Book Blurb:
Three fierce women. A ghost ship’s treasure. And a bone-chilling Caribbean warlord.
World War I rages. US marines storm Haiti’s Banque Nationale, loot $26 million in gold, then vanish. A century later, clues surface during the demolition of a Chicago racetrack, pointing to the Corazón Santo—the notorious triangle of Havana, Kingston, and Port-au-Prince. Three fierce, vibrant women reunite to hunt the treasure, hoping it will buy their survival from a long-buried, catastrophic misjudgment. They conscript a streetwise Chicago horseplayer’s help, then risk a return into the Caribbean’s mangrove jungles and mountains that have tried to kill them before. The uneasy partners are quickly swallowed in a terrifying labyrinth of shadow government and modern-day piracy where a final choice will be forced upon them: gold, survival, or redemption?
My Review:
This is one of those blurbs that caught my eye and heaven knows I’ve certainly read my share of privateer, buccaneer, rastamon type novels, particularly with one of my favorite authors bent on finding a long-buried treasure. Right up my alley, you say? Maybe not.
There is the usual cadre of beautiful but savage women, all with a deadly history and somewhat shadowy history of CIA activities, as is the protagonist.
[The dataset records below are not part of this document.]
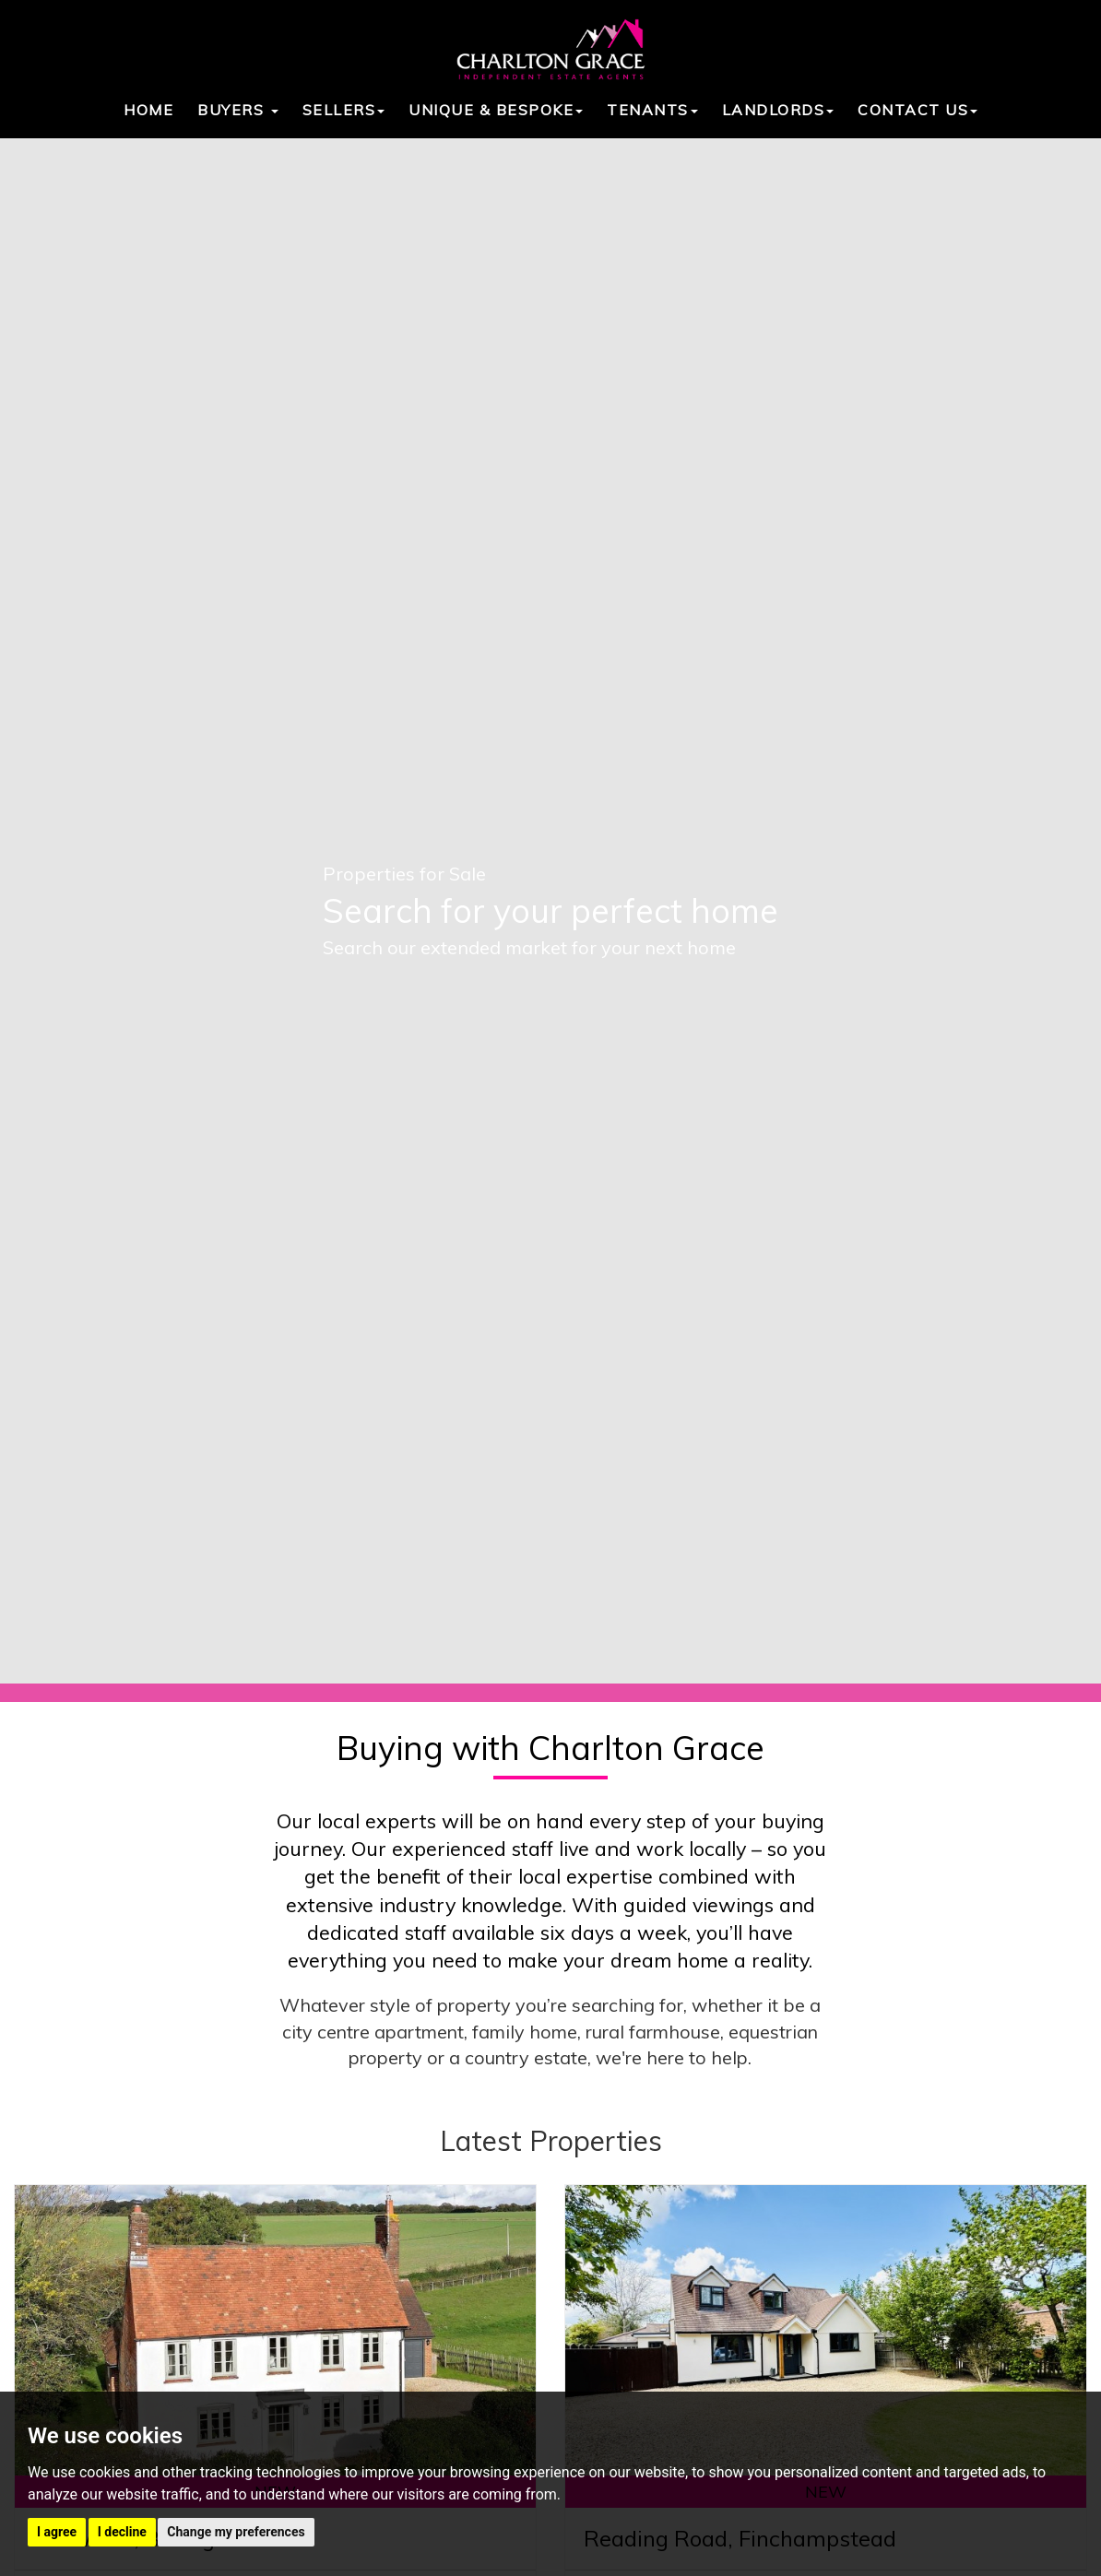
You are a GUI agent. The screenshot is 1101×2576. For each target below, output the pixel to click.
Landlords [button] (778, 109)
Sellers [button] (343, 109)
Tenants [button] (652, 109)
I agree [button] (57, 2531)
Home (148, 109)
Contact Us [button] (917, 109)
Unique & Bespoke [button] (495, 109)
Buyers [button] (237, 109)
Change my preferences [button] (235, 2531)
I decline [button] (122, 2531)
The treasure is an old one, tied to an Al Capone legend. The protagonist, Bill Owens, owes money. Well, maybe not Bill Owens, but a partner, whose debt with the devil gets passed to him. He loves to bet on the ponies, but no matter the inside scoop or how he’s tried to study the sheets, just can’t seem to win. So yeah, there is that desperation for money.
Owens’ POV tends to bounce from current to 1986, recounting some history of how or why he got here. The narrative also switches POV to one or the other of the women (in first person). From the beginning it was obvious this was going to be a dark, gritty, crime noir reminiscent of some of the old radio shows (and that was the voice that kept speaking to me). While that might have been fun for us older generation, it became obvious very quickly that current day street language was going to be peppered heavily throughout. I’ve read plenty of books that bounced timelines before and don’t generally have a problem with them, but for some reason, these confused me.
The plot is a deep-dive into the murky and treacherous world of the Caribbean underbelly, particularly Haiti with political unrest and one despot overthrowing the previous landing the island into deadly bouts of disease and poverty as well as the wholesale gruesome death of inhabitants. And, as seems to happen in that area of the world, a hurricane. “Hide from the wind, run from the water.”
The treasure hunt begins with the discovery of a clue to the treasure’s location, but always written in such obscure language it would have taken more than a horserace champion or Rhodes scholar to puzzle it out. I did enjoy references to the different Caribbean islands (many of which were mentioned in said books by the other author). What I didn’t enjoy were the graphic descriptions of torture and mutilation.
The characters, including the antagonist, are not fully developed and I lost sense of them more than once as the women blended into one and the narrative veered from one clue to the next, each one resulting in a situation worse than the one before. It takes awhile to get into and at some point, wondered why anyone would think this was worth the effort, escaping one death-defying moment to tromp directly into the next. Seems the clues weren’t ever really going to lead to the treasure and I’m thinking, “Come on, already, find it or give it up.” Difficult for me to become engaged and no character with which I could invest. The conclusion remains dark and serves up the themes of loss, murder, gambling, rebellions, and inhumanity.
I was given this digital download by the publisher and NetGalley and appreciated the opportunity to read and review. My first experience with the author. There will be readers who find it a fast-paced adventure thriller but it just didn’t work for me.
Book Details:
Genre: International Mystery and Crime, Vigilante Justice
Publisher: Black Type Press
- ISBN-10:1734436808
- ISBN-13:978-1734436808
- ASIN: B084T5KM8V
Print Length: 391 pages
Publication Date: March 31, 2020
Source: Publisher and NetGalley
Title Link: Privateers
Rosepoint Publishing: Three of Five Stars
The Author: Charlie Newton is a Chicago native, a writer known for a global life on the road and extended MIA absences. When he does publish, Newton’s heart-pounding, gritty, and witty realism has been a starred-review favorite of the critics and a finalist for the Edgar, the Ian Fleming Steel Dagger, the Macavity, and the International Thriller Writers awards. Newton is the author of Calumet City (Simon & Schuster, 2008), Start Shooting (Doubleday, 2012), and Traitor’s Gate (Thomas & Mercer, 2015).